### Problem details
When the line containing "A NAV korábbi" appears in the data below, begin copying there and stop only after the line containing "látja el. Alapos szakmai…".

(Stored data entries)
# # #
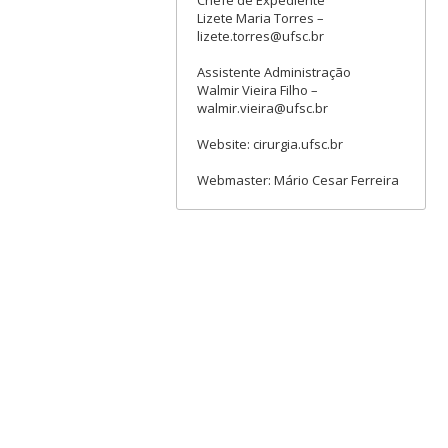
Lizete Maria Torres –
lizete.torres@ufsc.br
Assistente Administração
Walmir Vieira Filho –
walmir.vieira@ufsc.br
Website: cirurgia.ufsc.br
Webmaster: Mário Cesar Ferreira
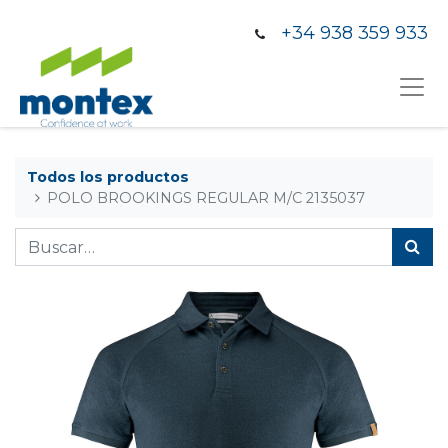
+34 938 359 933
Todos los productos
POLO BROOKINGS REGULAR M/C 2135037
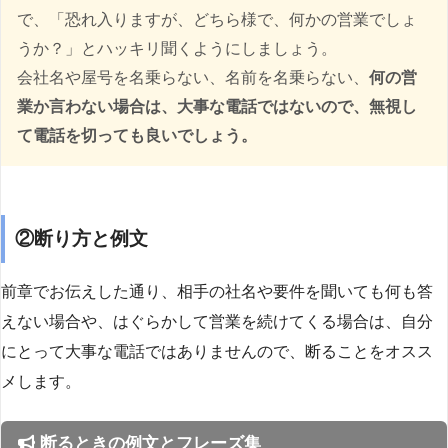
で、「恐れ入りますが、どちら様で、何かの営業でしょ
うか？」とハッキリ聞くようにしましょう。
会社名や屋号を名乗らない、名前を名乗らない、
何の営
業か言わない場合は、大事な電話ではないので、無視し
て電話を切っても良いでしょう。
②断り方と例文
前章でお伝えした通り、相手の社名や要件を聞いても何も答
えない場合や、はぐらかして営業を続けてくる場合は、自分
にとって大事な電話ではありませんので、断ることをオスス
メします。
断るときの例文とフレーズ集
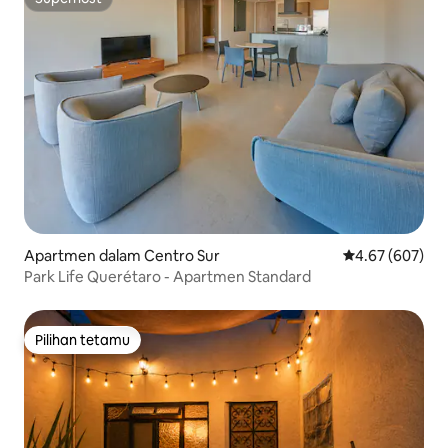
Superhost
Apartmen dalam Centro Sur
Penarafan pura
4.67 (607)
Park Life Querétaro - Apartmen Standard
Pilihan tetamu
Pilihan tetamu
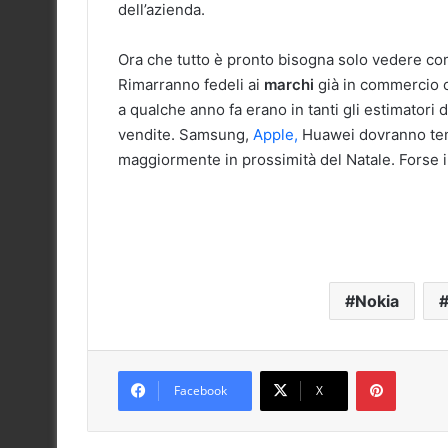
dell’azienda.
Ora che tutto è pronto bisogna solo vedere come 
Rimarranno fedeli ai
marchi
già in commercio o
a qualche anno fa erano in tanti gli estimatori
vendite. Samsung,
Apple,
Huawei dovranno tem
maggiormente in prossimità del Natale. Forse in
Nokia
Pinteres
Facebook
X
# # #
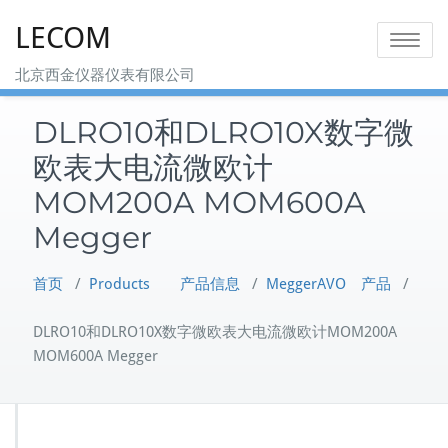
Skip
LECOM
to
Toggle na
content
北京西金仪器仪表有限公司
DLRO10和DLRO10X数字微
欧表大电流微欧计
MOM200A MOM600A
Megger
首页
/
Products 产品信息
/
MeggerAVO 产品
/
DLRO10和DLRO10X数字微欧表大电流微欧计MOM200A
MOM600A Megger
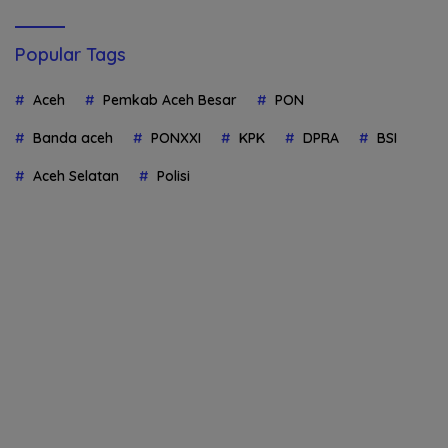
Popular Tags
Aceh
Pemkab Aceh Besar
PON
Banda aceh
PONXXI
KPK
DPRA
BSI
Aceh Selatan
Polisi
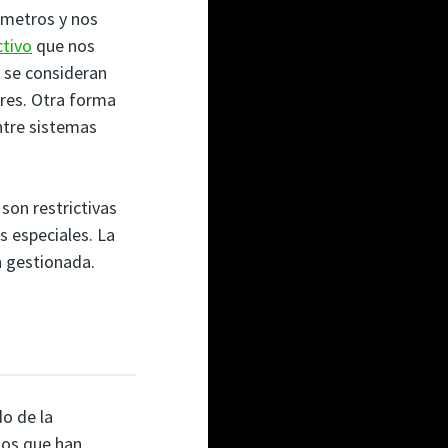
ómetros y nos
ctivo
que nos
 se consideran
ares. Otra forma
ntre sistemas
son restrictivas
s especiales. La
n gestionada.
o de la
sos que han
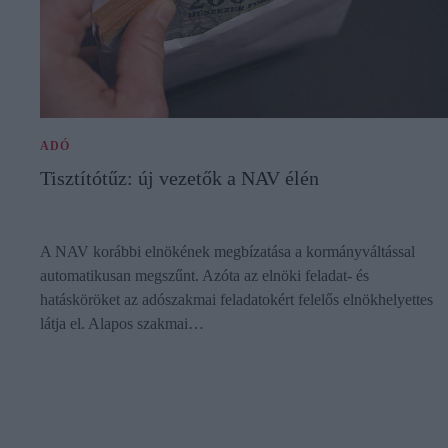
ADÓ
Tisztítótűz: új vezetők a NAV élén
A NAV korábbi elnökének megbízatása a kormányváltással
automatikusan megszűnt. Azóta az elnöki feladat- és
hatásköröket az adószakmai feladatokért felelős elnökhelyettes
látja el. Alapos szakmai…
# # #
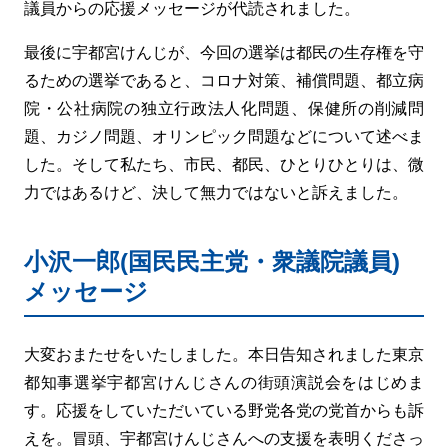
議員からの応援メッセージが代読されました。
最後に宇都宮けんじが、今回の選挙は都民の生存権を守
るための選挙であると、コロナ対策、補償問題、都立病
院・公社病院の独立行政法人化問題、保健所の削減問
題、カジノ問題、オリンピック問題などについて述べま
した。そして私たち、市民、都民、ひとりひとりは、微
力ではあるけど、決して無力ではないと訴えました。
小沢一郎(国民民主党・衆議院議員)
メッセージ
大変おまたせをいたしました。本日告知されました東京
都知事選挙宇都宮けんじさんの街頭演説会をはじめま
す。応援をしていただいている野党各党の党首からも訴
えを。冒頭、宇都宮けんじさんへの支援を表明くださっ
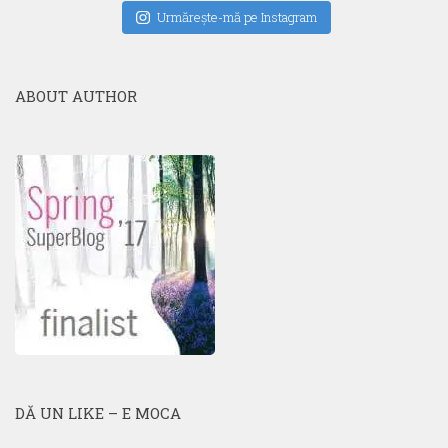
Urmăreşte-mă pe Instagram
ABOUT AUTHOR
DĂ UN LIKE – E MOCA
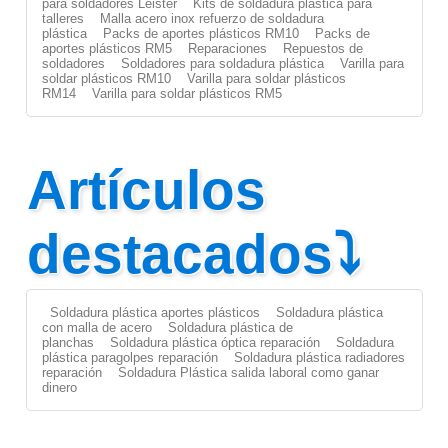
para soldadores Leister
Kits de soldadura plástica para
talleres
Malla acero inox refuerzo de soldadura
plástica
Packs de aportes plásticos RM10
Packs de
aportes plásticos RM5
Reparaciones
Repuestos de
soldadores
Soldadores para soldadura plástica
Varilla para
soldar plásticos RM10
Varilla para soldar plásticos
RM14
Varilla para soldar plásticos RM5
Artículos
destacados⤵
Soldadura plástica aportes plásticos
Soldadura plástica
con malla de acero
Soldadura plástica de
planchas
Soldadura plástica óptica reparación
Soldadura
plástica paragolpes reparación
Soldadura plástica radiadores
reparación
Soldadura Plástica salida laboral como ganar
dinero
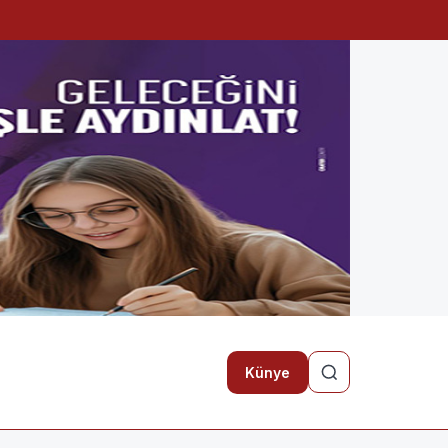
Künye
# # #
### Solution below
A NAV korábbi elnökének megbízatása a kormányváltással
automatikusan megszűnt. Azóta az elnöki feladat- és
hatásköröket az adószakmai feladatokért felelős elnökhelyettes
látja el. Alapos szakmai…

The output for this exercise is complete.